# TACOS
TACOS [web server](https://balalab-skku.org/TACOS/)

20 random genes per category from cell line NHEK

In [1]:
import numpy as np
np.random.seed(seed=1234)
FASTA_SIZE = 20
PREFIX='TACOS_input/NHEK'  # for output fasta files
RESULTS='TACOS_output/NHEK' # for csv files from TACOS
CELL_LINE='NHEK'   # for searching input lncATLAS file

In [2]:
# Assume these files or links are in the current directory.
# This is from GenCode downloads
GENCODE = 'gencode.v44.lncRNA_transcripts.fa'
# This is from lncATLAS downloads
LNCATLAS = 'lncATLAS_all_data_RCI.csv'
# Extract canonical IDs from the GenCode GFF file.
CANONICAL = 'gencode.v44.long_noncoding_RNAs.canonical_transcripts.txt'

In [3]:
def load_transcripts(seq_file,ids_file):
    good_tids = dict()
    with open (ids_file,'r') as fin:
        for line in fin:
            line = line.strip()
            good_tids[line]=1
    gid_to_index = dict()
    sequences = list()
    one_seq = ''
    with open (seq_file,'r') as fin:
        loading_sequence = False
        for line in fin:
            line = line.strip()
            if line.startswith('>'):
                if loading_sequence:
                    sequences.append(one_seq)
                    loading_sequence = False
                    one_seq = ''
                fields = line[1:].split('|')
                tid = fields[0].split('.')[0]
                gid = fields[1].split('.')[0]
                if tid in good_tids.keys():
                    gid_to_index[gid] = len(sequences)
                    loading_sequence = True
            elif loading_sequence:
                one_seq += line
    if loading_sequence:
        sequences.append(one_seq)    
    return gid_to_index,sequences    

In [4]:
gid_to_index,sequences = load_transcripts(GENCODE,CANONICAL)
print('We have %d gene ids.' % len(gid_to_index.keys()))
print('We have %d transcript sequences.' % len(sequences))

We have 19922 gene ids.
We have 19922 transcript sequences.


In [5]:
def load_rci_truth(filename,cell_line):
    all_rci = dict()
    with open (filename, 'r') as fin:
        header = None
        for line in fin:
            try:
                fields = line.strip().split(',')
                if header is None:
                    header = fields
                    continue
                gid = fields[0]
                cell_type = fields[1]
                rci_type = fields[2]
                rci_value = fields[3]
                gene_type = fields[6]
                if gene_type=='nc' and\
                    cell_type==cell_line and\
                    rci_type=='CNRCI' and\
                    rci_value!='NA':
                    rci_value=float(rci_value)
                    if gid in all_rci.keys():
                        raise Exception('Another value for gene',gid)
                    all_rci[gid]=rci_value
            except Exception as e:
                print(line)
                traceback.print_exc()
                raise(e)
    return all_rci

In [6]:
all_rci = load_rci_truth(LNCATLAS,CELL_LINE)
print('We have an RCI for %d genes.' % len(all_rci.keys()))

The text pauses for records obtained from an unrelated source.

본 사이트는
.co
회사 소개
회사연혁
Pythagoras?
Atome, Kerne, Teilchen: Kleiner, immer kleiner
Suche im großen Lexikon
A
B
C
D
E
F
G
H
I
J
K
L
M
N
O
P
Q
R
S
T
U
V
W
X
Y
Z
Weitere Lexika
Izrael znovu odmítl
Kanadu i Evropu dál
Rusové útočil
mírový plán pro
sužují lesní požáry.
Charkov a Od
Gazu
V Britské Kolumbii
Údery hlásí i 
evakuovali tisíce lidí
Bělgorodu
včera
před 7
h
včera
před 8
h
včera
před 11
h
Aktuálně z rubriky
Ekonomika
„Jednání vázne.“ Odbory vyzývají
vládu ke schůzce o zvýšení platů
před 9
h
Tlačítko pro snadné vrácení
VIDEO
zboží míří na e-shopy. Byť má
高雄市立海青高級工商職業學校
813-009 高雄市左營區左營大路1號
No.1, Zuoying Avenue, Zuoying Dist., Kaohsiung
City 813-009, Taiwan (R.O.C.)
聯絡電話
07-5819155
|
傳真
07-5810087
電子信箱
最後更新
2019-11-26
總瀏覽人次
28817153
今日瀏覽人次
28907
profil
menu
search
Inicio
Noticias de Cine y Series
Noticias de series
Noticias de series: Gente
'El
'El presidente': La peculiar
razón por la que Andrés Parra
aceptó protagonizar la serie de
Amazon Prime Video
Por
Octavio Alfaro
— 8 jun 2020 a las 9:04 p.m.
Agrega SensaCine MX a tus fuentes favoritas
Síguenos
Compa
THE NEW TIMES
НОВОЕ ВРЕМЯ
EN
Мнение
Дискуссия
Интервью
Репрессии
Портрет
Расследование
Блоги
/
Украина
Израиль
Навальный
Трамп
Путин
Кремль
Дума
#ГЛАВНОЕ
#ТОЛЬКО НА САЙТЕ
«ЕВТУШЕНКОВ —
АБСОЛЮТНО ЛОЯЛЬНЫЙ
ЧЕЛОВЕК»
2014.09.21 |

We have an RCI for 1588 genes.


In [7]:
def split_rci(gene_to_rci):
    low_rci = dict()
    middle_rci = dict()
    high_rci = dict()
    for gene in gene_to_rci.keys():
        value = gene_to_rci[gene]
        if value < -1:
            low_rci[gene]=value
        elif value > 1:
            high_rci[gene]=value
        else:
            middle_rci[gene]=value
    return low_rci,middle_rci,high_rci

In [8]:
low_rci,middle_rci,high_rci = split_rci(all_rci)

In [9]:
print('Loaded gene RCI values for cell line %s.'%CELL_LINE)
print('Total :',len(all_rci.keys()))
print('High  :',len(high_rci.keys()))
print('Middle:',len(middle_rci.keys()))
print('Low   :',len(low_rci.keys()))

Loaded gene RCI values for cell line NHEK.
Total : 1588
High  : 185
Middle: 620
Low   : 783


In [10]:
def randomize_genes(rci_values):
    gene_list = list(rci_values.keys())
    np.random.shuffle(gene_list)
    return gene_list

In [11]:
def write_fasta(output_filename, gene_list, max_seqs,
               gid_to_index, sequences):
    with open (output_filename,'w') as fout:
        writing_sequence = False
        num_seqs = 0
        for gene in gene_list:
            if gene in gid_to_index.keys():
                seq_ndx = gid_to_index[gene]
                sequence = sequences[seq_ndx]
                print('>'+gene, file=fout)
                print(sequence, file=fout)
                num_seqs += 1
                if num_seqs >= max_seqs:
                    break

In [12]:
random_low = randomize_genes(low_rci)
fn=PREFIX+'.nega.fasta'
write_fasta(fn,random_low,FASTA_SIZE,gid_to_index, sequences)

In [13]:
random_middle = randomize_genes(middle_rci)
fn=PREFIX+'.zero.fasta'
write_fasta(fn,random_middle,FASTA_SIZE,gid_to_index, sequences)

In [14]:
random_high = randomize_genes(high_rci)
fn=PREFIX+'.posi.fasta'
write_fasta(fn,random_high,FASTA_SIZE,gid_to_index, sequences)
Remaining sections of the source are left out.